If you are running DWC, your pH should be kept in the range from about 5.5 to 6.0.  What PPMs are you running?


----------



## Droopy Dog (Mar 18, 2010)

babymonkey said:
			
		

> hi
> yes i mean 5 drops,ill have more pictures soon



Are you dripping straight nutes onto the rockwool?:holysheep: 

That's what your post sort of implys.

DD


----------



## babymonkey (Mar 18, 2010)

hi hemp goddess
yep my m8 told me to use it as it breaks down the salts or gets rid of it.
my ph is always around 5.7 - 5.9 ,about the ppm`s,im not actually sure i know what that is,could you explain please ,i just though it was another saying for `ph`.
thanks for helping me out,as know one has ever checked if all my feed is right


----------



## The Hemp Goddess (Mar 18, 2010)

babymonkey said:
			
		

> hi hemp goddess
> yep my m8 told me to use it as it breaks down the salts or gets rid of it.
> my ph is always around 5.7 - 5.9 ,about the ppm`s,im not actually sure i know what that is,could you explain please ,i just though it was another saying for `ph`.
> thanks for helping me out,as know one has ever checked if all my feed is right



Something that breaks down salts most likely has no nutrients in it at all.  Look on the back of the bottle and tell us what is in it.  I would say that you are probably starving your plants to death.  I would recommend getting something like General Hydroponics Flora series of nutes (Grow, Micro, Bloom) as soon as possible.  PPMs stand for parts per million and indicates the amount of dissolved solids are in your water.  It is a guideline for how much  nutrient(s) to give your plants.


----------



## ross.limited (Mar 18, 2010)

Just to add it can be read with an EC tester


----------



## babymonkey (Mar 18, 2010)

The Hemp Goddess said:
			
		

> Something that breaks down salts most likely has no nutrients in it at all. Look on the back of the bottle and tell us what is in it. I would say that you are probably starving your plants to death. I would recommend getting something like General Hydroponics Flora series of nutes (Grow, Micro, Bloom) as soon as possible. PPMs stand for parts per million and indicates the amount of dissolved solids are in your water. It is a guideline for how much nutrient(s) to give your plants.


 
hi
i dont just use cannazym for feed,i also use aqua flora A + B,rhizatonic,and bloom accellerator
now im at the end of my 4th week of flowering,i also be adding PK-13 for the next 2 weeks.
ill have to invest in a ppm meter/ec tester 

just so i understand,if i bought a ppm meter,will this tell me if my plants are getting the right nutrients,whether there getting too much,or too less??
as ive just been putting in what the back of the bottle says.

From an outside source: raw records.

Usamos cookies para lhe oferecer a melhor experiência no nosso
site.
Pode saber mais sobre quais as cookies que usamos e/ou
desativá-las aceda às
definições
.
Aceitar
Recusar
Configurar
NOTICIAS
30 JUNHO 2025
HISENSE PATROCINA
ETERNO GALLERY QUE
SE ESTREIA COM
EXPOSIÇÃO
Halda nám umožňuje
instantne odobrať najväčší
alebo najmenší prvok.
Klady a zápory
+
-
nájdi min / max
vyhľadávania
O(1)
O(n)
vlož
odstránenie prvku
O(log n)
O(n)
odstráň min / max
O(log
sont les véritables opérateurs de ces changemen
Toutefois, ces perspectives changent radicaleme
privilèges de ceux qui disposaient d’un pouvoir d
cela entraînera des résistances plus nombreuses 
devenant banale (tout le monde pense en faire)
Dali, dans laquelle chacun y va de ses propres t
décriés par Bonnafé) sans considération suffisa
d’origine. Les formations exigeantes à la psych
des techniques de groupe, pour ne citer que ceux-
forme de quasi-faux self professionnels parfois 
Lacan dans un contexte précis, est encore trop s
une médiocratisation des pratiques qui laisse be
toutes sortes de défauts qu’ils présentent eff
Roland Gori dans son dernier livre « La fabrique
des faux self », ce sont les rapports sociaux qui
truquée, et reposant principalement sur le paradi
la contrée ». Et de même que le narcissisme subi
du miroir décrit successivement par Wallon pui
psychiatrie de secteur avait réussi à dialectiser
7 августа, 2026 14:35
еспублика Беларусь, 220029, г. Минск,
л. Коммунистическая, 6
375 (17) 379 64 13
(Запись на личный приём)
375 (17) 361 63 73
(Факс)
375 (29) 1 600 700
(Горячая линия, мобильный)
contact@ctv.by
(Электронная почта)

(please check my grow journal to see what feeds im using)
http://www.marijuanapassion.com/foru...ad.php?t=52091

thanks hemp goddess


----------



## babymonkey (Mar 18, 2010)

Droopy Dog said:
			
		

> Are you dripping straight nutes onto the rockwool?:holysheep:
> 
> That's what your post sort of implys.
> 
> DD


 
hi droopy dog
yes my drops go into my rockwool,to keep it wet,why isnt this the way its meant to be done ??

thanks m8


----------



## zem (Mar 18, 2010)

babymonkey said:
			
		

> hi droopy dog
> yes my drops go into my rockwool,to keep it wet,why isnt this the way its meant to be done ??
> 
> thanks m8


:shocked: certainly NOT! these ferts should be diluted in water at a required ratio


----------



## babymonkey (Mar 18, 2010)

zem said:
			
		

> :shocked: certainly NOT! these ferts should be diluted in water at a required ratio


 
hi zem

yes my nutrients are all diluted as my feed is in a 50 litre tank,with a pump pumping up through the drips,which are in the rockwool,so it keeps them wet


----------



## The Hemp Goddess (Mar 18, 2010)

Are you doing drip?  I thought you were doing DWC...


----------



## pcduck (Mar 18, 2010)

I  was lost a few posts ago, like when they gave each plant 5 drops each:confused2: but they use drip irrigation?:confused2:


----------



## Droopy Dog (Mar 18, 2010)

pcduck said:
			
		

> I  was lost a few posts ago, like when they gave each plant 5 drops each:confused2: but they use drip irrigation?:confused2:



I'm sorta :confused2: :confused2: :confused2:  also.

DD


----------



## babymonkey (Mar 19, 2010)

HI ALL
just wondering why a few of use if not all of use have got lost in what ive posted,this cant be good.

again please check my grow journal so you can see my setup

http://www.marijuanapassion.com/foru...ad.php?t=52091

PLEASE REMEMBER IM NEW AND HAVE NEVER GREW BEFORE!!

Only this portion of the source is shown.